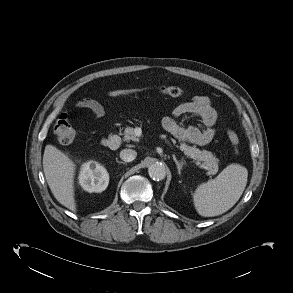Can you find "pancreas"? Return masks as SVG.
I'll return each mask as SVG.
<instances>
[{
	"mask_svg": "<svg viewBox=\"0 0 293 293\" xmlns=\"http://www.w3.org/2000/svg\"><path fill=\"white\" fill-rule=\"evenodd\" d=\"M123 135L125 141L138 140L135 134V129L132 127H126ZM179 148L187 157L196 160L198 163L199 161H202L203 163L201 164V167L208 170L209 175H215L218 172L219 159L216 158L212 152L207 150H200L195 146L192 147L183 142L180 143Z\"/></svg>",
	"mask_w": 293,
	"mask_h": 293,
	"instance_id": "obj_1",
	"label": "pancreas"
}]
</instances>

◆ **To do**: All of the preceding material should be output verbatim, with the pictures excluded.

◆ **Your response**:
Can you find "pancreas"? Return masks as SVG.
I'll return each mask as SVG.
<instances>
[{
	"mask_svg": "<svg viewBox=\"0 0 293 293\" xmlns=\"http://www.w3.org/2000/svg\"><path fill=\"white\" fill-rule=\"evenodd\" d=\"M123 135L125 141L138 140L135 134V129L132 127H126ZM179 148L187 157L196 160L198 163L199 161H202L203 163L201 164V167L208 170L209 175H215L218 172L219 159L216 158L212 152L207 150H200L195 146L192 147L183 142L180 143Z\"/></svg>",
	"mask_w": 293,
	"mask_h": 293,
	"instance_id": "obj_1",
	"label": "pancreas"
}]
</instances>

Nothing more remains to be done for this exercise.